Materials provided:
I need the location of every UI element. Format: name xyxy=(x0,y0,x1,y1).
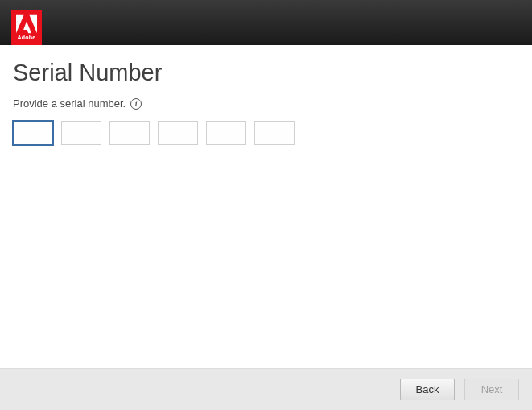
adobe-logo-text: Adobe xyxy=(18,35,36,40)
next-button[interactable]: Next xyxy=(464,379,519,400)
serial-field-5[interactable] xyxy=(206,121,246,145)
serial-field-3[interactable] xyxy=(109,121,150,145)
serial-field-1[interactable] xyxy=(12,120,54,146)
serial-input-group xyxy=(13,121,519,145)
serial-field-4[interactable] xyxy=(158,121,198,145)
serial-field-2[interactable] xyxy=(61,121,101,145)
back-button[interactable]: Back xyxy=(400,379,455,400)
adobe-logo: Adobe xyxy=(11,10,42,45)
footer-bar: Back Next xyxy=(0,368,532,410)
content-area: Serial Number Provide a serial number. i xyxy=(0,45,532,368)
window-header: Adobe xyxy=(0,0,532,45)
info-icon[interactable]: i xyxy=(130,98,142,110)
instruction-text: Provide a serial number. xyxy=(13,97,126,110)
instruction-row: Provide a serial number. i xyxy=(13,97,519,110)
adobe-a-icon xyxy=(16,14,37,34)
serial-field-6[interactable] xyxy=(254,121,295,145)
page-title: Serial Number xyxy=(13,60,519,86)
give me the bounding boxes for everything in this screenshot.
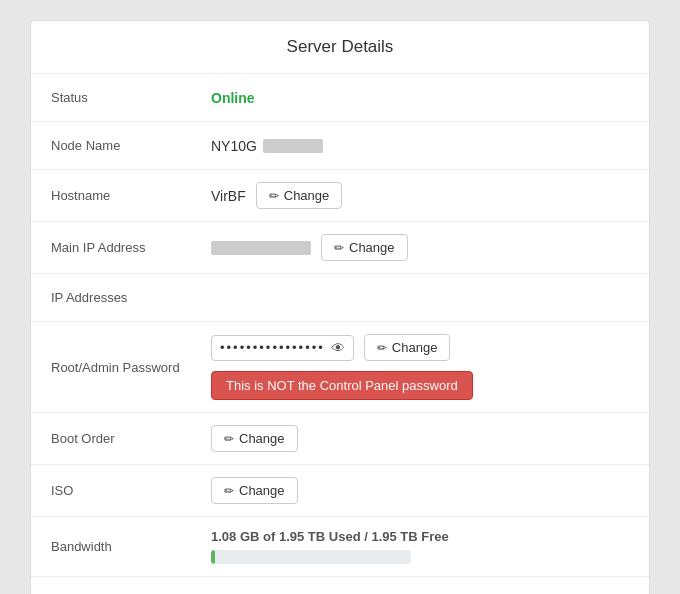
iso-change-button[interactable]: Change <box>211 477 298 504</box>
card-title: Server Details <box>31 21 649 74</box>
server-details-card: Server Details Status Online Node Name N… <box>30 20 650 594</box>
hostname-change-label: Change <box>284 188 330 203</box>
main-ip-change-button[interactable]: Change <box>321 234 408 261</box>
ip-addresses-label: IP Addresses <box>51 290 211 305</box>
root-password-value: •••••••••••••••• 👁 Change This is NOT th… <box>211 334 629 400</box>
pencil-icon <box>377 340 387 355</box>
boot-order-value: Change <box>211 425 629 452</box>
password-field: •••••••••••••••• 👁 <box>211 335 354 361</box>
hostname-row: Hostname VirBF Change <box>31 170 649 222</box>
ip-addresses-row: IP Addresses <box>31 274 649 322</box>
iso-value: Change <box>211 477 629 504</box>
status-value: Online <box>211 90 629 106</box>
main-ip-change-label: Change <box>349 240 395 255</box>
boot-order-change-button[interactable]: Change <box>211 425 298 452</box>
bandwidth-free: 1.95 TB <box>371 529 417 544</box>
pencil-icon <box>269 188 279 203</box>
status-online-text: Online <box>211 90 255 106</box>
bandwidth-row: Bandwidth 1.08 GB of 1.95 TB Used / 1.95… <box>31 517 649 577</box>
password-change-button[interactable]: Change <box>364 334 451 361</box>
eye-icon[interactable]: 👁 <box>331 340 345 356</box>
iso-row: ISO Change <box>31 465 649 517</box>
hostname-label: Hostname <box>51 188 211 203</box>
bandwidth-progress-bar <box>211 550 411 564</box>
pencil-icon <box>224 431 234 446</box>
main-ip-row: Main IP Address Change <box>31 222 649 274</box>
bandwidth-progress-fill <box>211 550 215 564</box>
hostname-text: VirBF <box>211 188 246 204</box>
root-password-row: Root/Admin Password •••••••••••••••• 👁 C… <box>31 322 649 413</box>
bandwidth-used: 1.08 GB <box>211 529 259 544</box>
password-change-label: Change <box>392 340 438 355</box>
node-name-text: NY10G <box>211 138 323 154</box>
bandwidth-total: 1.95 TB <box>279 529 325 544</box>
hostname-value: VirBF Change <box>211 182 629 209</box>
main-ip-value: Change <box>211 234 629 261</box>
status-label: Status <box>51 90 211 105</box>
boot-order-label: Boot Order <box>51 431 211 446</box>
main-ip-label: Main IP Address <box>51 240 211 255</box>
node-name-label: Node Name <box>51 138 211 153</box>
hostname-change-button[interactable]: Change <box>256 182 343 209</box>
iso-change-label: Change <box>239 483 285 498</box>
bandwidth-text: 1.08 GB of 1.95 TB Used / 1.95 TB Free <box>211 529 449 544</box>
password-dots: •••••••••••••••• <box>220 340 325 355</box>
password-warning-button[interactable]: This is NOT the Control Panel password <box>211 371 473 400</box>
node-name-row: Node Name NY10G <box>31 122 649 170</box>
bandwidth-section: 1.08 GB of 1.95 TB Used / 1.95 TB Free <box>211 529 449 564</box>
root-password-label: Root/Admin Password <box>51 360 211 375</box>
pencil-icon <box>334 240 344 255</box>
ip-blur <box>211 241 311 255</box>
iso-label: ISO <box>51 483 211 498</box>
boot-order-change-label: Change <box>239 431 285 446</box>
node-blur <box>263 139 323 153</box>
node-name-value: NY10G <box>211 138 629 154</box>
bandwidth-label: Bandwidth <box>51 539 211 554</box>
memory-row: Memory 2 GB <box>31 577 649 594</box>
bandwidth-value: 1.08 GB of 1.95 TB Used / 1.95 TB Free <box>211 529 629 564</box>
pencil-icon <box>224 483 234 498</box>
boot-order-row: Boot Order Change <box>31 413 649 465</box>
status-row: Status Online <box>31 74 649 122</box>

Work task:
Your answer should be one number, the count of lines above that hold "Server".

Solution:
2